Он подождал на лестнице, пока шаги посетителя спустятся и достигнут входных дверей. Двери открылись, закрылись, и вот уже автоматическое освещение лестницы выключилось, издавши такой звук, будто его кто-то пнул ногой.
51
Строка 287: напевая, за подпругу мешок дорожный
Карточка (двадцать четвертая), на которой записаны эти строки (287–299), помечена 7 июля, под этой датой я нахожу в моей памятной книжечке пометку: Д-р Сметлав, 3.30 пополудни. Испытывая, как и большинство людей, некоторое волнение перед визитом к врачу, я решил купить по пути что-нибудь успокоительное, дабы убыстрение пульса не обмануло доверчивую науку. Я отыскал требуемые капли, принял ароматное снадобье прямо в аптеке и, выйдя наружу, увидел Шейдов, как раз покидавших соседний магазин. Она несла новенький дорожный сак. Страшная мысль, что они, похоже, готовятся отъехать на летние вакации, нейтрализовала только что проглоченное лекарство. Порою так привыкаешь к течению чьей-то жизни пообок твоей, что неожиданный отворот параллельного сателлита вызывает чувство столбняка, опустошения и несправедливости.

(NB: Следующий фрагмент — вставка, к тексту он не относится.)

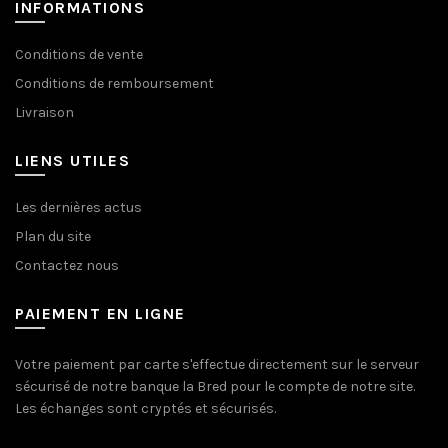
INFORMATIONS
Conditions de vente
Conditions de remboursement
Livraison
LIENS UTILES
Les dernières actus
Plan du site
Contactez nous
PAIEMENT EN LIGNE
Votre paiement par carte s'effectue directement sur le serveur
sécurisé de notre banque la Bred pour le compte de notre site.
Les échanges sont cryptés et sécurisés.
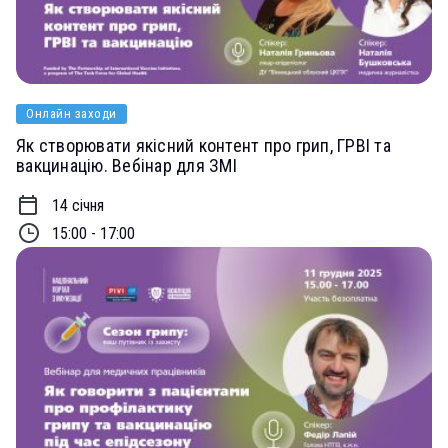
Онлайн заходи
Як створювати якісний контент про грип, ГРВІ та
вакцинацію. Вебінар для ЗМІ
14 січня
15:00 - 17:00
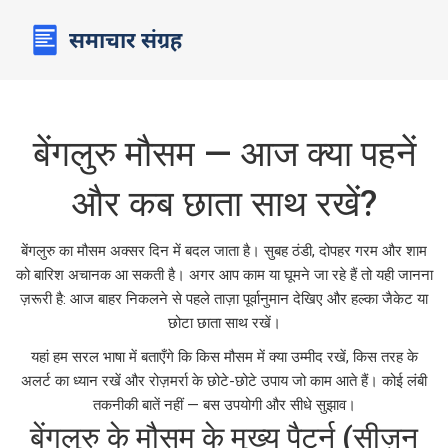
बेंगलुरु मौसम — आज क्या पहनें
और कब छाता साथ रखें?
बेंगलुरु का मौसम अक्सर दिन में बदल जाता है। सुबह ठंडी, दोपहर गरम और शाम
को बारिश अचानक आ सकती है। अगर आप काम या घूमने जा रहे हैं तो यही जानना
ज़रूरी है: आज बाहर निकलने से पहले ताज़ा पूर्वानुमान देखिए और हल्का जैकेट या
छोटा छाता साथ रखें।
यहां हम सरल भाषा में बताएँगे कि किस मौसम में क्या उम्मीद रखें, किस तरह के
अलर्ट का ध्यान रखें और रोज़मर्रा के छोटे-छोटे उपाय जो काम आते हैं। कोई लंबी
तकनीकी बातें नहीं — बस उपयोगी और सीधे सुझाव।
बेंगलुरु के मौसम के मुख्य पैटर्न (सीज़न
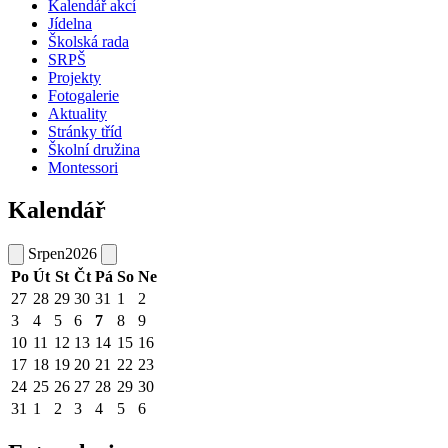
Kalendář akcí
Jídelna
Školská rada
SRPŠ
Projekty
Fotogalerie
Aktuality
Stránky tříd
Školní družina
Montessori
Kalendář
Srpen
2026
Po
Út
St
Čt
Pá
So
Ne
27
28
29
30
31
1
2
3
4
5
6
7
8
9
10
11
12
13
14
15
16
17
18
19
20
21
22
23
24
25
26
27
28
29
30
31
1
2
3
4
5
6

И главное, он еще не докончил «моей» поэмы!
— Путешествовать собираетесь? — спросил я, улыбаясь и указывая на саквояж.
Сибил подняла его, точно кролика, за уши и оглядела моими глазами.
— Да, в конце месяца, — сказала она. — Как только Джон закончит работу.
(Поэму!)
— И куда же, осмелюсь спросить? (поворотясь к Джону).
Мистер Шейд глянул на миссис Шейд, и она ответила за него, как обычно, отрывисто и небрежно, что они пока не решили, — может быть, в Вайоминг или в Юту, или в Монтану, а не то — снимут лачугу повыше, на шести или семи тысячах футов.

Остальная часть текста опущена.